WS2811 and WS2812 protocol is specific one and has defined values:

• Transfer rate is 800 kHz, or 1.25us pulse length for each bit
• Transfer length is 24 pulses for each led, that's 30us for one LED
• Each logical bit (1 or 0) consists of high and low part, with different length
• Reset pulse is needed prior updating led strip, to synchronize sequence

Minimum reset pulse length depends on WS281x device. Check datasheet for your particular unit. WS2812B says > 50us, while WS2811 says > 280us.

STM32 TIM and PWM

Several STM32 timers (TIM) have support for Capture/Compare channels, connect to output pins, and being able to generate PWM pulses. According to protocol (also explained above), timer should be able to generate 3 type of pulses:

• All-time zero to emulate reset pulse
• Logical bit 1 with ~3/4 of time being high and low for the rest of the time
• Logical bit 0 with ~1/4 of time being high and low for the rest of the time

Furthemore, timer should be configured to generate update event for 800 kHz, with auto-reload register (TIMx->ARR) set to TIMx->ARR = timer_kernel_clock / 800000 - 1 and prescaler = 0 for maximum resolution.

Timer does not support a look-up table to know if logical bit 1 or 0 is next, hence we will utilize DMA feature to implement this task. Timer channel allows DMA requests to load next value to channel compare register, and effectively implement look-up table with data transfer from memory to timer peripheral.

STM32 Timer Cookbook is a great starting point to understand how timers work in STM32s.

STM32 DMA

DMA controllers in STM32s support various operations, one of them being super handy for our WS LED driver, called circular operation mode. Circular mode will continuously transmit data from memory to peripheral (or, in general, can also go opposite direction) and periodically send transfer-complete or half-transfer-complete interrupts to the application.
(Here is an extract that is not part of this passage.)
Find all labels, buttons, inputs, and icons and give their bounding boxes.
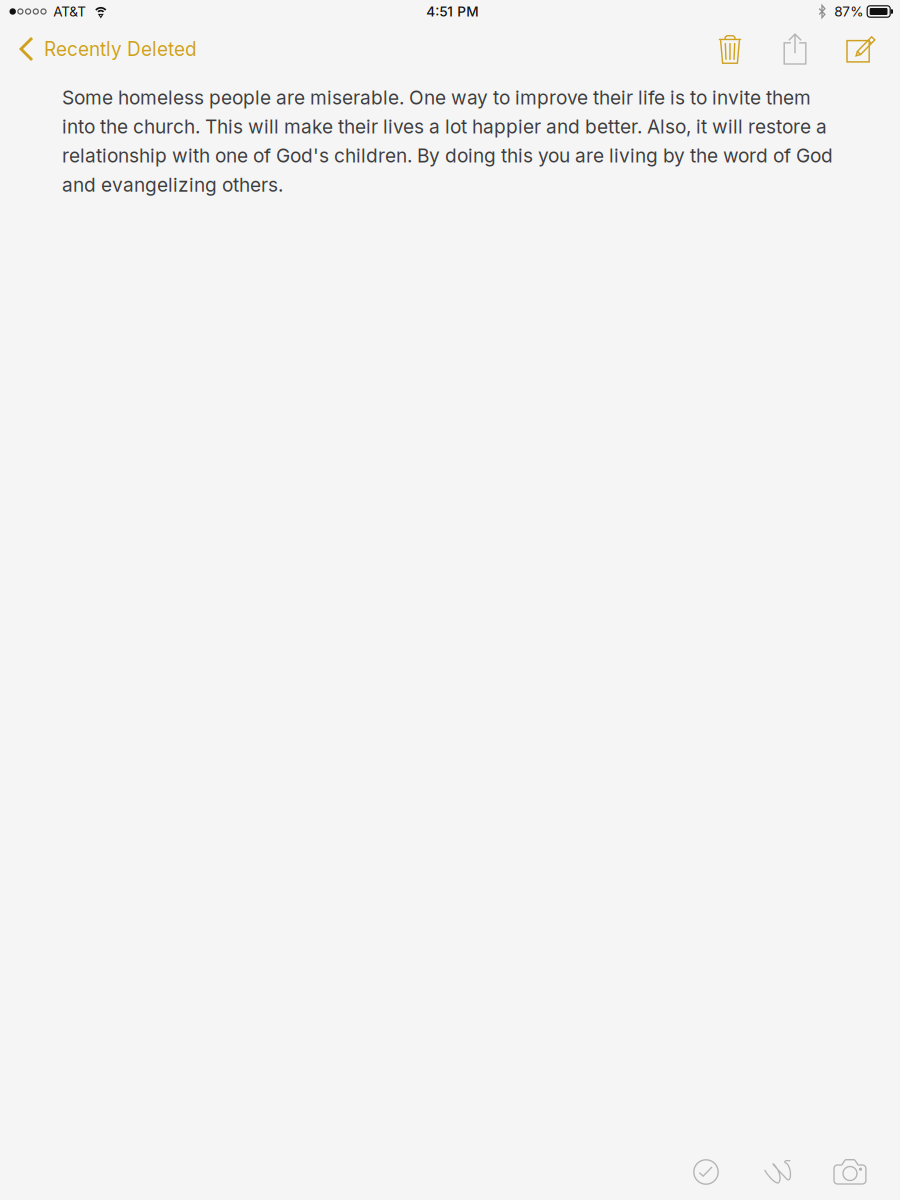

We will use HT and TC events extensively, as they will be use to prepare data for next operations to transfer all bits for all leds. More explained in the later sections.
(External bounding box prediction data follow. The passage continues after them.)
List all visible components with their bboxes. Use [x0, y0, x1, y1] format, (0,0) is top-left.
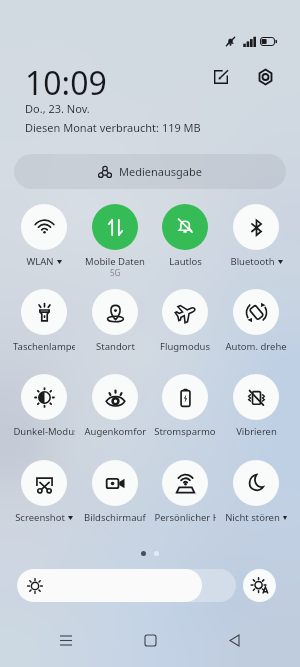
staticText: Bildschirmaufnahme [84, 511, 146, 524]
button[interactable]: Dunkel-Modus [21, 374, 67, 420]
staticText: Autom. drehen [225, 340, 287, 353]
button[interactable]: Lautlos [162, 204, 208, 250]
staticText: Flugmodus [160, 340, 210, 353]
button[interactable]: Autom. drehen [233, 289, 279, 335]
staticText: Taschenlampe [13, 340, 75, 353]
button[interactable]: WLAN [21, 204, 67, 250]
button[interactable]: Taschenlampe [21, 289, 67, 335]
staticText: Bluetooth [230, 255, 275, 268]
staticText: Nicht stören [225, 511, 280, 524]
staticText: Do., 23. Nov. [25, 101, 90, 116]
staticText: Screenshot [15, 511, 65, 524]
staticText: Standort [96, 340, 135, 353]
staticText: Stromsparmodus [154, 425, 216, 438]
button[interactable]: Startbildschirm [132, 623, 168, 657]
staticText: 10:09 [25, 61, 107, 105]
button[interactable]: Bluetooth [233, 204, 279, 250]
staticText: Augenkomfort [84, 425, 146, 438]
button[interactable]: Vibrieren [233, 374, 279, 420]
staticText: Vibrieren [236, 425, 277, 438]
button[interactable]: Helligkeit [17, 569, 236, 602]
staticText: Diesen Monat verbraucht: 119 MB [25, 120, 201, 135]
button[interactable]: Standort [92, 289, 138, 335]
staticText: 5G [110, 267, 121, 278]
button[interactable]: Stromsparmodus [162, 374, 208, 420]
button[interactable]: Automatische Helligkeit [243, 569, 276, 602]
button[interactable]: Screenshot [21, 460, 67, 506]
button[interactable]: Medienausgabe [14, 154, 286, 189]
staticText: Medienausgabe [119, 164, 202, 179]
staticText: Dunkel-Modus [13, 425, 75, 438]
button[interactable]: Flugmodus [162, 289, 208, 335]
staticText: Lautlos [169, 255, 202, 268]
button[interactable]: Persönlicher Hotspot [162, 460, 208, 506]
button[interactable]: Nicht stören [233, 460, 279, 506]
staticText: Persönlicher Hotspot [154, 511, 216, 524]
button[interactable]: Einstellungen [252, 63, 279, 90]
button[interactable]: Mobile Daten [92, 204, 138, 250]
button[interactable]: Menü [48, 623, 84, 657]
staticText: Mobile Daten [85, 255, 145, 268]
button[interactable]: Bildschirmaufnahme [92, 460, 138, 506]
button[interactable]: Augenkomfort [92, 374, 138, 420]
staticText: WLAN [26, 255, 54, 268]
button[interactable]: Zurück [216, 623, 252, 657]
button[interactable]: Bearbeiten [207, 63, 234, 90]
List of some useful STM32 DMA application notes

• AN4031 - Using the STM32F2, STM32F4 and STM32F7 Series DMA controller
• AN2548 - Using the STM32F0/F1/F3/Gx/Lx Series DMA controller
• AN5593 - How to use the GPDMA for STM32U575/585 microcontrollers
• AN5224 - STM32 DMAMUX: the DMA request router
• STM32H7 DMA

Memory requirement

Memory requirement for one LED strip is split to:

• 3 * leds_count to store read, green & blue colors for each led
• 1 working buffer with size of 2 leds (48 elements), each element of 16/32 bits, depending on used TIM peripheral

Putting it all together

To put all together, application developer must:

• Decide to use one timer with PWM generation support with one channel
• Select one DMA channel/stream/dmamux (depends on STM32) for selected timer and channel
• Put DMA in circular mode and enable HT and TC interrupts
• Use HT and TC events to prepare data for next operation
  • HT event is used to prepare data at the beginning of memory (part of memory just completed with transmision)
  • TC event is used to prepare data for second part of memory

Examples are extensively commented and should provide necessary understanding for application development

Examples

Examples can be used as reference code to implement your own LED driver with your own STM32.

• Developed in STM32CubeIDE for easier evaluation on STM32 boards
• Supports CMake and VSCode development
• Uses LL or HAL drivers
• Demos for various STM32